(Document layout detection data)
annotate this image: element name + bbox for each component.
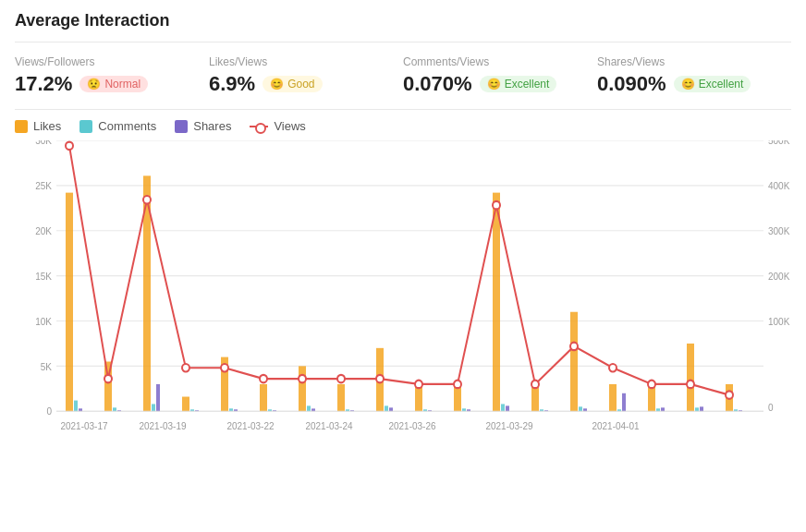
svg-point-80: [260, 375, 267, 383]
svg-rect-30: [182, 397, 189, 412]
svg-rect-22: [74, 401, 78, 412]
svg-rect-29: [156, 384, 160, 411]
legend-label-shares: Shares: [193, 119, 231, 133]
svg-text:2021-03-22: 2021-03-22: [226, 421, 274, 431]
metric-likes-views: Likes/Views 6.9% 😊 Good: [209, 55, 403, 96]
svg-point-84: [415, 381, 422, 389]
svg-point-75: [66, 142, 73, 151]
svg-rect-25: [113, 407, 116, 411]
svg-text:200K: 200K: [768, 272, 789, 282]
svg-rect-61: [579, 406, 582, 411]
svg-text:20K: 20K: [35, 226, 52, 236]
svg-text:2021-03-17: 2021-03-17: [60, 421, 107, 431]
metric-value-row-3: 0.070% 😊 Excellent: [403, 72, 579, 96]
legend-box-likes: [15, 120, 28, 133]
svg-point-76: [104, 375, 112, 383]
metric-value-row-2: 6.9% 😊 Good: [209, 72, 385, 96]
svg-text:2021-04-01: 2021-04-01: [592, 421, 639, 431]
svg-text:400K: 400K: [768, 181, 789, 191]
svg-point-86: [493, 201, 500, 210]
legend-label-views: Views: [274, 119, 305, 133]
svg-point-83: [376, 375, 384, 383]
svg-point-89: [609, 364, 617, 372]
metric-value-1: 17.2%: [15, 72, 72, 96]
svg-rect-36: [260, 384, 267, 411]
svg-rect-40: [307, 405, 311, 411]
badge-text-1: Normal: [104, 78, 140, 91]
metric-value-4: 0.090%: [597, 72, 666, 96]
svg-point-87: [531, 381, 539, 389]
badge-text-4: Excellent: [699, 78, 744, 91]
svg-point-78: [182, 364, 189, 372]
metric-label-3: Comments/Views: [403, 55, 579, 68]
badge-icon-2: 😊: [270, 78, 284, 91]
badge-text-3: Excellent: [505, 78, 550, 91]
legend-label-comments: Comments: [98, 119, 156, 133]
metric-value-row-1: 17.2% 😟 Normal: [15, 72, 190, 96]
svg-point-82: [337, 375, 345, 383]
svg-rect-65: [622, 393, 626, 411]
svg-text:5K: 5K: [41, 361, 52, 371]
metric-views-followers: Views/Followers 17.2% 😟 Normal: [15, 55, 209, 96]
svg-rect-56: [506, 405, 509, 411]
legend-line-views: [250, 126, 268, 127]
chart-svg: 30K 25K 20K 15K 10K 5K 0 500K 400K 300K …: [15, 140, 791, 454]
svg-rect-63: [609, 384, 617, 411]
metric-value-3: 0.070%: [403, 72, 472, 96]
legend-likes: Likes: [15, 119, 61, 133]
svg-text:30K: 30K: [35, 140, 52, 146]
legend-label-likes: Likes: [33, 119, 61, 133]
legend-comments: Comments: [79, 119, 156, 133]
svg-rect-55: [501, 404, 505, 411]
svg-point-88: [570, 343, 578, 351]
svg-point-85: [454, 381, 461, 389]
metric-badge-3: 😊 Excellent: [480, 76, 557, 92]
svg-text:0: 0: [46, 406, 52, 417]
svg-point-79: [221, 364, 228, 372]
svg-point-92: [726, 391, 733, 399]
svg-text:2021-03-29: 2021-03-29: [485, 421, 532, 431]
svg-text:2021-03-26: 2021-03-26: [388, 421, 435, 431]
svg-rect-46: [385, 405, 388, 411]
svg-rect-21: [66, 193, 73, 412]
metric-shares-views: Shares/Views 0.090% 😊 Excellent: [597, 55, 791, 96]
svg-rect-28: [152, 404, 155, 411]
badge-text-2: Good: [287, 78, 314, 91]
svg-text:15K: 15K: [35, 272, 52, 282]
svg-text:300K: 300K: [768, 226, 789, 236]
legend-views: Views: [250, 119, 305, 133]
metrics-row: Views/Followers 17.2% 😟 Normal Likes/Vie…: [15, 55, 791, 96]
svg-point-77: [143, 196, 151, 204]
svg-text:500K: 500K: [768, 140, 789, 146]
chart-area: 30K 25K 20K 15K 10K 5K 0 500K 400K 300K …: [15, 140, 791, 454]
title-divider: [15, 42, 791, 42]
metric-badge-4: 😊 Excellent: [674, 76, 751, 92]
svg-text:2021-03-19: 2021-03-19: [139, 421, 186, 431]
svg-rect-54: [493, 193, 500, 412]
metric-label-4: Shares/Views: [597, 55, 773, 68]
svg-rect-47: [389, 407, 393, 411]
chart-divider: [15, 109, 791, 110]
svg-rect-71: [700, 406, 703, 411]
svg-text:0: 0: [768, 403, 774, 413]
badge-icon-3: 😊: [487, 78, 501, 91]
metric-value-row-4: 0.090% 😊 Excellent: [597, 72, 773, 96]
svg-rect-70: [695, 407, 699, 411]
metric-badge-1: 😟 Normal: [79, 76, 148, 92]
chart-legend: Likes Comments Shares Views: [15, 119, 791, 133]
main-container: Average Interaction Views/Followers 17.2…: [0, 0, 806, 466]
legend-shares: Shares: [175, 119, 231, 133]
svg-rect-42: [337, 384, 345, 411]
svg-text:10K: 10K: [35, 316, 52, 326]
svg-rect-68: [661, 407, 665, 411]
metric-label-1: Views/Followers: [15, 55, 190, 68]
metric-comments-views: Comments/Views 0.070% 😊 Excellent: [403, 55, 597, 96]
badge-icon-4: 😊: [681, 78, 695, 91]
svg-text:100K: 100K: [768, 316, 789, 326]
metric-label-2: Likes/Views: [209, 55, 385, 68]
svg-point-90: [648, 381, 655, 389]
metric-badge-2: 😊 Good: [263, 76, 322, 92]
legend-box-comments: [79, 120, 92, 133]
metric-value-2: 6.9%: [209, 72, 255, 96]
badge-icon-1: 😟: [87, 78, 101, 91]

**TASK DETAILS**: The lines above must be transcribed exactly, with every picture left out.

**TASK SOLUTION**:
annotate this image: element name + bbox for each component.
svg-point-80: [260, 375, 267, 383]
svg-rect-30: [182, 397, 189, 412]
svg-rect-22: [74, 401, 78, 412]
svg-rect-29: [156, 384, 160, 411]
legend-label-shares: Shares: [193, 119, 231, 133]
svg-text:2021-03-22: 2021-03-22: [226, 421, 274, 431]
metric-likes-views: Likes/Views 6.9% 😊 Good: [209, 55, 403, 96]
svg-point-84: [415, 381, 422, 389]
svg-point-75: [66, 142, 73, 151]
svg-rect-25: [113, 407, 116, 411]
svg-text:200K: 200K: [768, 272, 789, 282]
svg-rect-61: [579, 406, 582, 411]
svg-text:20K: 20K: [35, 226, 52, 236]
svg-text:2021-03-17: 2021-03-17: [60, 421, 107, 431]
metric-value-row-3: 0.070% 😊 Excellent: [403, 72, 579, 96]
legend-box-likes: [15, 120, 28, 133]
svg-point-76: [104, 375, 112, 383]
metric-value-row-2: 6.9% 😊 Good: [209, 72, 385, 96]
svg-text:2021-04-01: 2021-04-01: [592, 421, 639, 431]
svg-text:400K: 400K: [768, 181, 789, 191]
svg-point-86: [493, 201, 500, 210]
legend-label-views: Views: [274, 119, 305, 133]
svg-point-83: [376, 375, 384, 383]
svg-point-89: [609, 364, 617, 372]
metric-value-1: 17.2%: [15, 72, 72, 96]
svg-rect-36: [260, 384, 267, 411]
svg-rect-40: [307, 405, 311, 411]
badge-text-1: Normal: [104, 78, 140, 91]
metric-value-4: 0.090%: [597, 72, 666, 96]
svg-point-87: [531, 381, 539, 389]
badge-text-4: Excellent: [699, 78, 744, 91]
svg-point-78: [182, 364, 189, 372]
metric-label-3: Comments/Views: [403, 55, 579, 68]
badge-icon-2: 😊: [270, 78, 284, 91]
badge-text-3: Excellent: [505, 78, 550, 91]
legend-label-comments: Comments: [98, 119, 156, 133]
metric-value-row-1: 17.2% 😟 Normal: [15, 72, 190, 96]
svg-point-82: [337, 375, 345, 383]
svg-rect-65: [622, 393, 626, 411]
svg-text:5K: 5K: [41, 361, 52, 371]
metric-views-followers: Views/Followers 17.2% 😟 Normal: [15, 55, 209, 96]
svg-rect-56: [506, 405, 509, 411]
legend-line-views: [250, 126, 268, 127]
chart-svg: 30K 25K 20K 15K 10K 5K 0 500K 400K 300K …: [15, 140, 791, 454]
svg-rect-63: [609, 384, 617, 411]
metric-value-3: 0.070%: [403, 72, 472, 96]
legend-likes: Likes: [15, 119, 61, 133]
svg-text:30K: 30K: [35, 140, 52, 146]
legend-label-likes: Likes: [33, 119, 61, 133]
legend-comments: Comments: [79, 119, 156, 133]
svg-rect-55: [501, 404, 505, 411]
svg-point-88: [570, 343, 578, 351]
svg-point-85: [454, 381, 461, 389]
metric-badge-3: 😊 Excellent: [480, 76, 557, 92]
svg-text:0: 0: [46, 406, 52, 417]
svg-point-79: [221, 364, 228, 372]
svg-point-92: [726, 391, 733, 399]
svg-text:2021-03-29: 2021-03-29: [485, 421, 532, 431]
svg-text:2021-03-26: 2021-03-26: [388, 421, 435, 431]
svg-rect-46: [385, 405, 388, 411]
svg-rect-21: [66, 193, 73, 412]
metric-shares-views: Shares/Views 0.090% 😊 Excellent: [597, 55, 791, 96]
svg-rect-28: [152, 404, 155, 411]
badge-text-2: Good: [287, 78, 314, 91]
svg-text:15K: 15K: [35, 272, 52, 282]
svg-text:300K: 300K: [768, 226, 789, 236]
legend-views: Views: [250, 119, 305, 133]
metrics-row: Views/Followers 17.2% 😟 Normal Likes/Vie…: [15, 55, 791, 96]
svg-point-77: [143, 196, 151, 204]
svg-text:500K: 500K: [768, 140, 789, 146]
chart-area: 30K 25K 20K 15K 10K 5K 0 500K 400K 300K …: [15, 140, 791, 454]
title-divider: [15, 42, 791, 42]
metric-badge-4: 😊 Excellent: [674, 76, 751, 92]
svg-text:2021-03-19: 2021-03-19: [139, 421, 186, 431]
svg-rect-54: [493, 193, 500, 412]
metric-label-4: Shares/Views: [597, 55, 773, 68]
svg-rect-47: [389, 407, 393, 411]
chart-divider: [15, 109, 791, 110]
svg-rect-71: [700, 406, 703, 411]
svg-text:0: 0: [768, 403, 774, 413]
badge-icon-3: 😊: [487, 78, 501, 91]
metric-value-row-4: 0.090% 😊 Excellent: [597, 72, 773, 96]
svg-rect-70: [695, 407, 699, 411]
metric-badge-1: 😟 Normal: [79, 76, 148, 92]
chart-legend: Likes Comments Shares Views: [15, 119, 791, 133]
main-container: Average Interaction Views/Followers 17.2…: [0, 0, 806, 466]
legend-shares: Shares: [175, 119, 231, 133]
svg-rect-42: [337, 384, 345, 411]
svg-text:10K: 10K: [35, 316, 52, 326]
svg-rect-68: [661, 407, 665, 411]
metric-label-1: Views/Followers: [15, 55, 190, 68]
metric-comments-views: Comments/Views 0.070% 😊 Excellent: [403, 55, 597, 96]
badge-icon-4: 😊: [681, 78, 695, 91]
svg-text:100K: 100K: [768, 316, 789, 326]
metric-label-2: Likes/Views: [209, 55, 385, 68]
svg-point-90: [648, 381, 655, 389]
metric-badge-2: 😊 Good: [263, 76, 322, 92]
legend-box-comments: [79, 120, 92, 133]
metric-value-2: 6.9%: [209, 72, 255, 96]
badge-icon-1: 😟: [87, 78, 101, 91]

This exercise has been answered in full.